Harding women's basketball has had six straight winning seasons under eighth-year head coach Tim Kirby. In 2011–12, the Lady Bisons advanced to the finals of the GAC Tournament in Bartlesville, Okla.

===Bowling===
In 1970, the Harding bowling team won the NAIA national championship.

===Cross Country===
The Bison cross country team, under head coach Steve Guymon, has won 10 conference championships and 10 regional championships during its time in the NCAA. Harding's men have also placed in the top 10 at the national meet seven times.

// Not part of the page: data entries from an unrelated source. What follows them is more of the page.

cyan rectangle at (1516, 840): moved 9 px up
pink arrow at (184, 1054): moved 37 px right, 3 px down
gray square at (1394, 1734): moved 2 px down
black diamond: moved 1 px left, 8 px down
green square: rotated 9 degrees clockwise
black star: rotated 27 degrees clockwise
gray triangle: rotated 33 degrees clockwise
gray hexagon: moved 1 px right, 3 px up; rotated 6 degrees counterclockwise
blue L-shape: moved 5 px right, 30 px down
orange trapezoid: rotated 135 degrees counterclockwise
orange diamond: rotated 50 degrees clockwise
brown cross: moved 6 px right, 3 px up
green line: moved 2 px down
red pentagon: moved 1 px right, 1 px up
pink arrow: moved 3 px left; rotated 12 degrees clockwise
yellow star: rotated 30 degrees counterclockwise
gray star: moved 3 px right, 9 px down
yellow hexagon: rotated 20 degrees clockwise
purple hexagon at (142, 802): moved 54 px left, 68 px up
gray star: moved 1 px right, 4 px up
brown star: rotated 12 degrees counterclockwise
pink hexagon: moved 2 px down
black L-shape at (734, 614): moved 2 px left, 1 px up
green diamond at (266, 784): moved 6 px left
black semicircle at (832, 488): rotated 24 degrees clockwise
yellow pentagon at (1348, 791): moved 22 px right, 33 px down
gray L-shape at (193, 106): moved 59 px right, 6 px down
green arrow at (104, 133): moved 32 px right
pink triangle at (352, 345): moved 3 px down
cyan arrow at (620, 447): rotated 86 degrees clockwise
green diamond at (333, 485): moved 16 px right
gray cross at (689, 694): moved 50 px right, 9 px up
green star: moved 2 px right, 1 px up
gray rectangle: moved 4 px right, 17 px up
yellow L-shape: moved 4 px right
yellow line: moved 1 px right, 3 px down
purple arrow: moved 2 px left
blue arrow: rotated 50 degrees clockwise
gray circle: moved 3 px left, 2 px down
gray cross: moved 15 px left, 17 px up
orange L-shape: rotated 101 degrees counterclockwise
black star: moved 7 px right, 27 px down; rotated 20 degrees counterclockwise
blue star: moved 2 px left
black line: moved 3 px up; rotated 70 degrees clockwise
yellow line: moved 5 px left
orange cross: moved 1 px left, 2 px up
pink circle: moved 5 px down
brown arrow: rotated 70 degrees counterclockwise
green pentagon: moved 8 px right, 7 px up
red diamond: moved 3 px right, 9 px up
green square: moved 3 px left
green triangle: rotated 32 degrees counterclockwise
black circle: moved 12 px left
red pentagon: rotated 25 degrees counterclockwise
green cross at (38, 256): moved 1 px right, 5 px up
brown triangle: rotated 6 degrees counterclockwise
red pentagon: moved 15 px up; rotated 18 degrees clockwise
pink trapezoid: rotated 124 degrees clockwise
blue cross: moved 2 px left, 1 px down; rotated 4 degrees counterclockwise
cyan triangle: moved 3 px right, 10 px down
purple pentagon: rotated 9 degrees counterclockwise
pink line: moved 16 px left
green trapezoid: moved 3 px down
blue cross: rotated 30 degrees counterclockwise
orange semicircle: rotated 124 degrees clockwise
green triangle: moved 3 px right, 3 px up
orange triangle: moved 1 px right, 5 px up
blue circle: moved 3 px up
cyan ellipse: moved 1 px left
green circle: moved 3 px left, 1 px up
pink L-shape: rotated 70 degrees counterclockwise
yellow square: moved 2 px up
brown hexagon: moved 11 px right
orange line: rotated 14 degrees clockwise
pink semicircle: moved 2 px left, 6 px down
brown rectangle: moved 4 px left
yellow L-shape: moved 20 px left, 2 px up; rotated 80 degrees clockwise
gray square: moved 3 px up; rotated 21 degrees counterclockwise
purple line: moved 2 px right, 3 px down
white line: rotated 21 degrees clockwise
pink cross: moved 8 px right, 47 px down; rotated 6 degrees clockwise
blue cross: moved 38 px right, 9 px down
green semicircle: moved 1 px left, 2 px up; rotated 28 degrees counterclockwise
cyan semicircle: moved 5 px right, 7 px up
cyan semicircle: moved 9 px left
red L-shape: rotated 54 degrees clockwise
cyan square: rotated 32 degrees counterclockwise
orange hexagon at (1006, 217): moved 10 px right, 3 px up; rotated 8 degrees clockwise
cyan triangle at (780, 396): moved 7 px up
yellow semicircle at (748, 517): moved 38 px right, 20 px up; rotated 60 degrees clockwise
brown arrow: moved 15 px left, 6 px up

Harding women's cross country also has 10 conference championships, four regional championships and four top-10 finishes in the national meet since 1997.

===Football===

The Bison football team, under former coach Ronnie Huckeba and current coach Paul Simmons, are known for its prolific triple-option rushing attack. In 2011, Harding led Division II with 360.9 rushing yards per game. Coach Huckeba announced his retirement prior to the 2016 season, during which he was named the Don Hansen National Coach of the Year. The Bisons achieved a 13–1 record and finished in the NCAA Division II Quarterfinals. Four players from the 2016 season received All American Honors, and two more received honorable mention. Paul Simmons, former Defensive Coordinator for the Bisons since 2010, was named Head Coach, to begin in the 2017 season, by Athletic Director Greg Harnden.

===Softball===
Since its inception in the 2013–14 school year, the softball team has been coached by Phil Berry, formerly of the PGA.

===Tennis===
David Elliott served as the head tennis coach at Harding from 1975 until 2013. During his tenure his men's and women's teams combined for 1,136 victories during his career. Marco Ruiz, a Harding graduate, former Harding tennis athlete and native of São Paulo, Brazil, replaced Elliott as head tennis coach in 2013.

===Volleyball===
The Lady Bison volleyball squad has won seven conference championships since 2002 and earned four berths in the NCAA Division II National Tournament. Harding has a 113–12 (.904) winning percentage in conference play in the last 10 seasons.